PROVIDED DATA
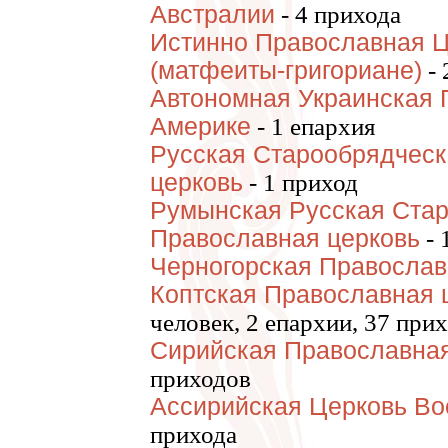
Австралии
- 4 прихода
Истинно Православная Ц
(матфеиты-григориане)
- 
Автономная Украинская 
Америке
- 1 епархия
Русская Старообрядческ
церковь
- 1 приход
Румынская Русская Ста
Православная церковь
- 
Черногорская Православ
Коптская Православная 
человек, 2 епархии, 37 при
Сирийская Православна
приходов
Ассирийская Церковь Во
прихода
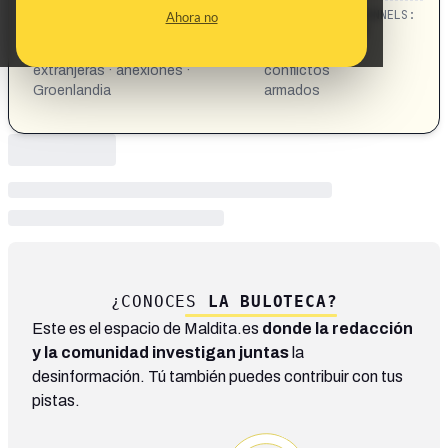
CATEGORIES:
TOPICS:
CHANNELS:
Ahora no
Donald Trump · Estados Unidos
Política ·
(EEUU) · guerra · injerencias
Guerra y
extranjeras · anexiones ·
conflictos
Groenlandia
armados
¿CONOCES
LA BULOTECA?
Este es el espacio de Maldita.es
donde la redacción
y la comunidad investigan juntas
la
desinformación. Tú también puedes contribuir con tus
pistas.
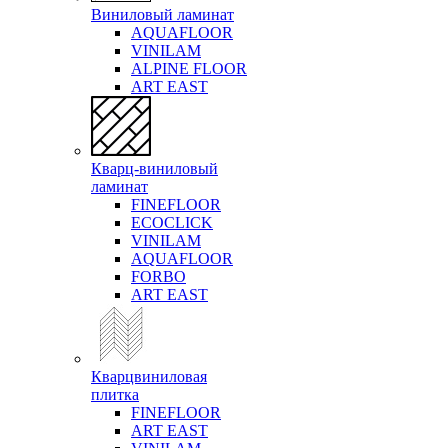
Виниловый ламинат
AQUAFLOOR
VINILAM
ALPINE FLOOR
ART EAST
Кварц-виниловый
ламинат
FINEFLOOR
ECOCLICK
VINILAM
AQUAFLOOR
FORBO
ART EAST
Кварцвиниловая
плитка
FINEFLOOR
ART EAST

PROBLEM TO WORK ON
Every line from the one with "Groenlandia" through the end of the records is to be reproduced exactly, and the pictures are to be left out.

RESPONSE TO THIS TASK
Groenlandia
armados
¿CONOCES
LA BULOTECA?
Este es el espacio de Maldita.es
donde la redacción
y la comunidad investigan juntas
la
desinformación. Tú también puedes contribuir con tus
pistas.
Виниловый ламинат
AQUAFLOOR
VINILAM
ALPINE FLOOR
ART EAST
Кварц-виниловый
ламинат
FINEFLOOR
ECOCLICK
VINILAM
AQUAFLOOR
FORBO
ART EAST
Кварцвиниловая
плитка
FINEFLOOR
ART EAST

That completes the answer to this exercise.